▶ [Record excerpts]:

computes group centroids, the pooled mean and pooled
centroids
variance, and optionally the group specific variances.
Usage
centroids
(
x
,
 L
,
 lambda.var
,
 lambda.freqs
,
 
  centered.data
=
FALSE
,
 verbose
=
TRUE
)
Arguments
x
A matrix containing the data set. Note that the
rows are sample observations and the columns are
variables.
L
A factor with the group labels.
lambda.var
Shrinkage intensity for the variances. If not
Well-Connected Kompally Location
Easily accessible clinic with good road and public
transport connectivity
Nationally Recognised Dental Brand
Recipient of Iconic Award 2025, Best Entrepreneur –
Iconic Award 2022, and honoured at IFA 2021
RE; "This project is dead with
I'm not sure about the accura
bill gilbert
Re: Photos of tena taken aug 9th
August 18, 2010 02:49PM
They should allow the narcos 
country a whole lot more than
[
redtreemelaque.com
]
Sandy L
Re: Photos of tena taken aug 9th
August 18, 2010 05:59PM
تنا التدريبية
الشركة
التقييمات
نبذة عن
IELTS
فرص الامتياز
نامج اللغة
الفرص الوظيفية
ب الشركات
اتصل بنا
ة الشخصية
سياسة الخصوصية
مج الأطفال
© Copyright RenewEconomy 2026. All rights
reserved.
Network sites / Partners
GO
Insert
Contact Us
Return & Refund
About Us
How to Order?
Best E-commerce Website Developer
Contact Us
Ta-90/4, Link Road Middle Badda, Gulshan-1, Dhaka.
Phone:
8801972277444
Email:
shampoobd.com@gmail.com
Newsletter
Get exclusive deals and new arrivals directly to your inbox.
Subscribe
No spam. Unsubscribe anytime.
...
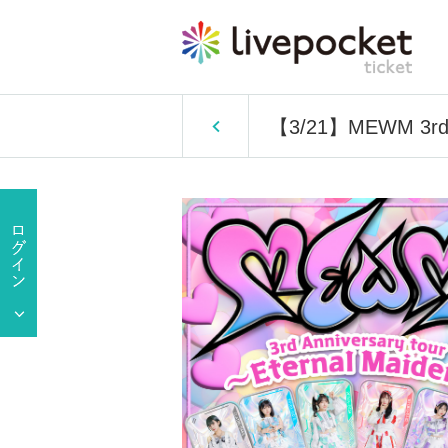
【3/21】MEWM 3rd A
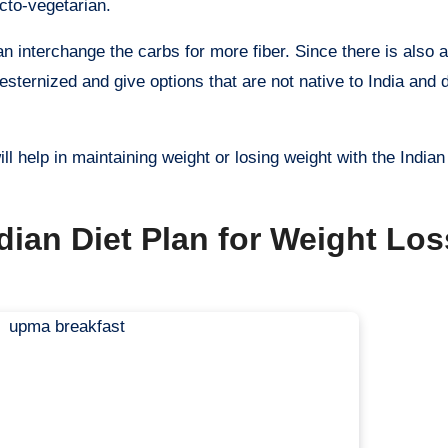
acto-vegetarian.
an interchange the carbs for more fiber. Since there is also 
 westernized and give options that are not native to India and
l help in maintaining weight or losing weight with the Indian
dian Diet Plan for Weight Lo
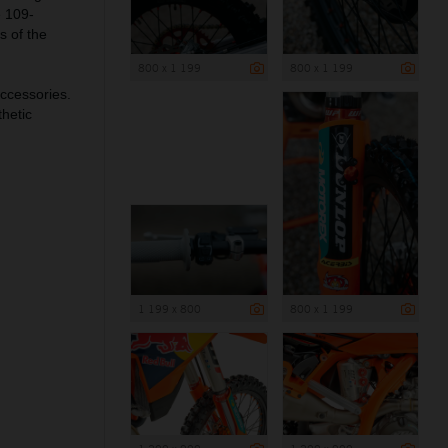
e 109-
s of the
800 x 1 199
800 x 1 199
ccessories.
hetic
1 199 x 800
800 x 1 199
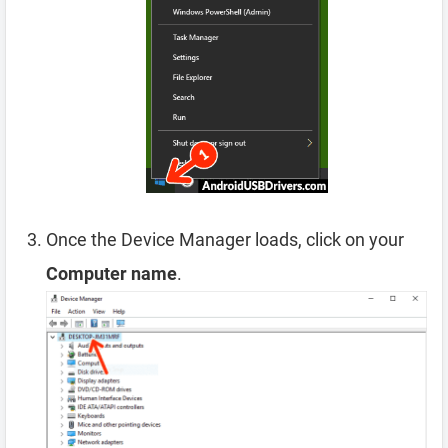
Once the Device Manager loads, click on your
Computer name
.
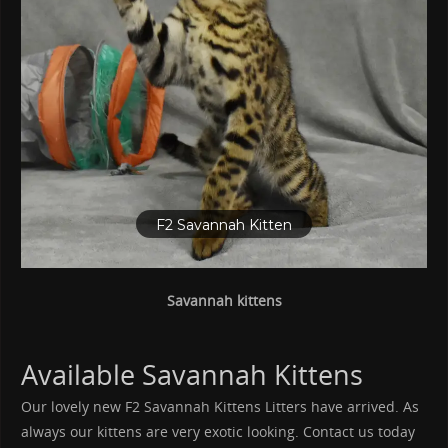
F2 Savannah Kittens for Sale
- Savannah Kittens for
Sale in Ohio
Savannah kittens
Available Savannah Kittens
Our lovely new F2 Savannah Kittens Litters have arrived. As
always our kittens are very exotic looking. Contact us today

▶ [Exercise goal]: Using the records above, restate word for word the lines from the one with "Best E-commerce Website Developer" through the one with "No spam. Unsubscribe anytime.", both included.

▶ [Answer box]:
Best E-commerce Website Developer
Contact Us
Ta-90/4, Link Road Middle Badda, Gulshan-1, Dhaka.
Phone:
8801972277444
Email:
shampoobd.com@gmail.com
Newsletter
Get exclusive deals and new arrivals directly to your inbox.
Subscribe
No spam. Unsubscribe anytime.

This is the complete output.